GC is a red herring. I disabled it, and analysed a bunch of stack traces. There doesn't seem to really be much in common which makes me think this is on PHP's side, not Go's.
Oh, and zend_call_stack_init is also a red herring. After more rigorous testing, it is clear that I was just "lucky".
There's some asm in Go that switches to g0 upon returning from a cgo callback. I suspect that is where the culprit is. However, I cannot reproduce the crash in the debugger. Still trying.
From cgocall.go:
// The call from C is on gp.m's g0 stack, so we must ensure
// that we stay on that M. We have to do this before calling
// exitsyscall, since it would otherwise be free to move us to
// a different M. The call to unlockOSThread is in unwindm.
hmmmm....
I've managed to figure out how to reproduce it reliably while a debugger is running. Yet stepping through the code is enough to work around the issue. This is certainly a race condition:
- Reboot the computer.
- Startup debugging of frankenphp
- Make a request to localhost
- See the crash within the first 1-5 requests
- Goto (1)
I've narrowed down the issue to somewhere in _cgo_gotypes.go, which appears to be a generated file and not checked into source control. The issue appears to possibly be a bit of funky memory from PHP. Although that isn't certain yet. This is a very slippery bug.
In fact, the fact that it requires a reboot (unless you're running in Docker!) almost makes it smell like a kernel bug, but I doubt it. Probably some little chunk of memory gets cached in a CPU cache line that makes it work after the first requests, but switching namespaces in the kernel gets it evicted.
Requires a custom build of PHP, but I can no longer reproduce it locally...
./configure $conf_vars
echo #define ZEND_FIBER_UCONTEXT 1 >> main/php_config.h
make -j
ZEND_FIBER_UCONTEXT uses a different method for managing the stack that seems to work just fine with Go.
@withinboredom thanks for your in-depth research on this topic, I very much appreciate it!! Unfortunately, I don't think that defining ZEND_FIBER_UCONTEXT is enough, because it's already what this PR does and tests are still failing (at least with Docker): https://github.com/dunglas/frankenphp/pull/171/files#diff-dd2c0eb6ea5cfc6c4bd4eac30934e2d5746747af48fef6da689e85b752f39557R95-R96
Passing the --disable-fiber-asm flag defines ZEND_FIBER_UCONTEXT: https://github.com/php/php-src/blob/php-8.2.9/configure.ac#L1317
:sigh: ok, I have another lead, but that was the most promising.
Funny enough, today I did run into it with the asm disabled locally (outside of tests).
Anyway, I think I know what is going on. At least I'm fairly certain. This bug should affect ALL cgo programs, if I'm actually understanding things correctly.

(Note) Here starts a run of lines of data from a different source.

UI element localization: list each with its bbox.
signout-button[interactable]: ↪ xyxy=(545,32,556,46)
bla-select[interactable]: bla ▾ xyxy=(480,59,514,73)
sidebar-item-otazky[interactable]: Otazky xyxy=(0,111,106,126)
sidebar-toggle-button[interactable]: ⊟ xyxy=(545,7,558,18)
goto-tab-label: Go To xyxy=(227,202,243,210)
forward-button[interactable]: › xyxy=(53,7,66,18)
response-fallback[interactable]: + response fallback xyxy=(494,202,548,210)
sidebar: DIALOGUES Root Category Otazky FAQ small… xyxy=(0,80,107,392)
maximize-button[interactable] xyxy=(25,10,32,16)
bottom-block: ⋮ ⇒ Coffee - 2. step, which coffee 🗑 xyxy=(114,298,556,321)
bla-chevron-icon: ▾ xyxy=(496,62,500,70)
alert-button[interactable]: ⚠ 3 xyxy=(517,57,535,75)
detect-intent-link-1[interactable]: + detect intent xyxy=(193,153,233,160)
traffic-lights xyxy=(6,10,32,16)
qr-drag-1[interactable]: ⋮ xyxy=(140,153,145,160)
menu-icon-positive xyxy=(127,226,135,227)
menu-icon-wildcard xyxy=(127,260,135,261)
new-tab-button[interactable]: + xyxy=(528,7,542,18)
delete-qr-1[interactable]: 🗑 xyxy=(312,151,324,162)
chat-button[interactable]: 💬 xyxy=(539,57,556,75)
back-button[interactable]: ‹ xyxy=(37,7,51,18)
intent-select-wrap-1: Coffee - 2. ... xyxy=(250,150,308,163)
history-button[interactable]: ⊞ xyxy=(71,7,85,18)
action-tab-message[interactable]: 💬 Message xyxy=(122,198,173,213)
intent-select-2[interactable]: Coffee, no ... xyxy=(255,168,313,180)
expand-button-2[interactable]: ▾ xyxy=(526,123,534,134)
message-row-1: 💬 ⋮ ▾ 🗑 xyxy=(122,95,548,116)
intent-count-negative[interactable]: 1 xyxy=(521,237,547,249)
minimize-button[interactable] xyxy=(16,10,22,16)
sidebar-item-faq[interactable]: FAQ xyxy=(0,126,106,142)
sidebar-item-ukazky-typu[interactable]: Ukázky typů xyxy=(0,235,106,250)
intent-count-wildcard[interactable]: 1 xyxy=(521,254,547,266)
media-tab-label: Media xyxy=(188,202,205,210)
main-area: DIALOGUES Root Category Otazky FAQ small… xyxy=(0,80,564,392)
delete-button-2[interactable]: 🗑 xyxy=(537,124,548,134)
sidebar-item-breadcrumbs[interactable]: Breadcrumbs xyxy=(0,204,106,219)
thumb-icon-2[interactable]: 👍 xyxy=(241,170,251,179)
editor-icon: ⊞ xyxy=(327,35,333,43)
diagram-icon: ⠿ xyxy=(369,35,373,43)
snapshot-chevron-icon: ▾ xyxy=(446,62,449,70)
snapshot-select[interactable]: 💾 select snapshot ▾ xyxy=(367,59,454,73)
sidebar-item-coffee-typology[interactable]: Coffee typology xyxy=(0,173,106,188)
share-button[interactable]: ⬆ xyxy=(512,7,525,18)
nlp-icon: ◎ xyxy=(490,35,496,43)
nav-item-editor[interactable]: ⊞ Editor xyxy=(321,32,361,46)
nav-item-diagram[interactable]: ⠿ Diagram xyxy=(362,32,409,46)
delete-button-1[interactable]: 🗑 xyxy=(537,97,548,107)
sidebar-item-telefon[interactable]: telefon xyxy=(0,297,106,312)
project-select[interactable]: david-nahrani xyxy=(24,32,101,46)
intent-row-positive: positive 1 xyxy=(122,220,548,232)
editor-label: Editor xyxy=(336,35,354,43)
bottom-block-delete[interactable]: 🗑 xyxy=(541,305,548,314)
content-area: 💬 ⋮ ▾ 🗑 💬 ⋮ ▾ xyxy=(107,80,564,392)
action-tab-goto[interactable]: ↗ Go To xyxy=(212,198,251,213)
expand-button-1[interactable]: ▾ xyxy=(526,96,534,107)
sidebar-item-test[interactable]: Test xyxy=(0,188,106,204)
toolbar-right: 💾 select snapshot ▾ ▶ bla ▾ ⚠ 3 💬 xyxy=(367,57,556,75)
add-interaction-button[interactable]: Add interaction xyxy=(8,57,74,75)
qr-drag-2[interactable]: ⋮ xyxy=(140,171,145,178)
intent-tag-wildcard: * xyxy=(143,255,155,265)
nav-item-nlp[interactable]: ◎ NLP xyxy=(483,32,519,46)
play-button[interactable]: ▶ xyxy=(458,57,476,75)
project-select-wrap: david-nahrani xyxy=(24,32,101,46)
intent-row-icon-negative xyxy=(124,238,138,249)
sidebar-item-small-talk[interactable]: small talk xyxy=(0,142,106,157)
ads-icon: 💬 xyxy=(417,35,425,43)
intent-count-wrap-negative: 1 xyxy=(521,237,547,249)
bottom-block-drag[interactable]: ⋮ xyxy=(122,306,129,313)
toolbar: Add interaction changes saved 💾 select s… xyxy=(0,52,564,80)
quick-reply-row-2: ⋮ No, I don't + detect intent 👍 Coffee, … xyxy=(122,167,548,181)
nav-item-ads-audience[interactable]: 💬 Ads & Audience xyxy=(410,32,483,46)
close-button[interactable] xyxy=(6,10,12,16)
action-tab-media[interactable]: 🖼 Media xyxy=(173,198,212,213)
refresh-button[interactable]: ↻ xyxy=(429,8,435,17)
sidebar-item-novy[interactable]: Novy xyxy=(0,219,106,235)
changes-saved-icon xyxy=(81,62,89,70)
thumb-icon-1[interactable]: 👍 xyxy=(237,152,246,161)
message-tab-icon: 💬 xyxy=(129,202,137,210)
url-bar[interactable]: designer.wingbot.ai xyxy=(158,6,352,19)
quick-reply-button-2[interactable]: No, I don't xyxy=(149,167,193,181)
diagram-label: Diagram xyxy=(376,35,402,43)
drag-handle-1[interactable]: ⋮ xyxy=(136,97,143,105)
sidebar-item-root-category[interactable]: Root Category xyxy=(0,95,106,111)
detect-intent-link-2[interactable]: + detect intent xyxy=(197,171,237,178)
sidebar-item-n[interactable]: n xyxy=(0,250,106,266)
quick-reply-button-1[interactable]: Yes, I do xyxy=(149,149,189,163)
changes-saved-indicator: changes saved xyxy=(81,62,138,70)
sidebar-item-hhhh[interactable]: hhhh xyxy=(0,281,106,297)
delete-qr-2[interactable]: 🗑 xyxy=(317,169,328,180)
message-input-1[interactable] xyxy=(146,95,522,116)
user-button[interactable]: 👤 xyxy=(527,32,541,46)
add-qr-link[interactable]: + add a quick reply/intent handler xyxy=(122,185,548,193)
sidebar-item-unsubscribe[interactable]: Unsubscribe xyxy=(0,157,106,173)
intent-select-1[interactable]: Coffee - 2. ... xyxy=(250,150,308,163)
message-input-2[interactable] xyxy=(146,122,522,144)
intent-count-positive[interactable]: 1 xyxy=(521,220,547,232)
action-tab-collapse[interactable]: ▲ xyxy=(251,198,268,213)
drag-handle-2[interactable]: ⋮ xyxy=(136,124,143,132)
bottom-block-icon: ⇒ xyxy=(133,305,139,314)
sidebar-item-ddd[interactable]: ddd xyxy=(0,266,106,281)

Essentially the issue is that we're passing a pointer from C to Go that contains pointers to Go structures... in morestack, it calls newstack which makes a copy of the stack and rewrites all pointers. When we're using Fibers, this causes the stack to grow upon reentry to Go, which causes it to rewrite all pointers.
Here's the thing. These pointers are owned by C structs, not Go structs. Thus they crash quite spectacularly when they don't get rewritten by newstack.
I think this can be fixed by having a hash in Go that the C structs then reference (main context / current context). Essentially:
// Go Land
$contexts = ['main' => $ctx, 0 => $otherctx, 2 => ... ];
// C Land
{
go_call_thingy('main', 0);
}
// Go Land
go_call_thingy($main, $current) {
$main = $contexts[$main];
$current = $contexts[$current];
}
or something like that. Here's the thing, once a few requests are served, the stack stays pretty stable, thus that is why it is hard to reproduce on 'real servers' vs. these tests which keep the stack really small and thus easy to grow, especially the g0 stack.
The moral of the story is that I think we cannot reference Go structs from C structs or vice-versa.
Thanks for sharing your findings, this looks promising!
Maybe are we violating the pointers passation rules in some way?
Do you have already identified the offending pointers? Maybe could be avoid passing them from Go to C, or ping them?
Also, we should set GODEBUG=cgocheck=2 in tests to see if we get better errors.
Do you have already identifier the offending pointers? Maybe could be avoid passing them from Go to C, or ping them?
Ah, yep. I guess I accidentally hinted to them. It's the HTTP contexts from Caddy which are stored in the current/main contexts in Frankenphp's C code.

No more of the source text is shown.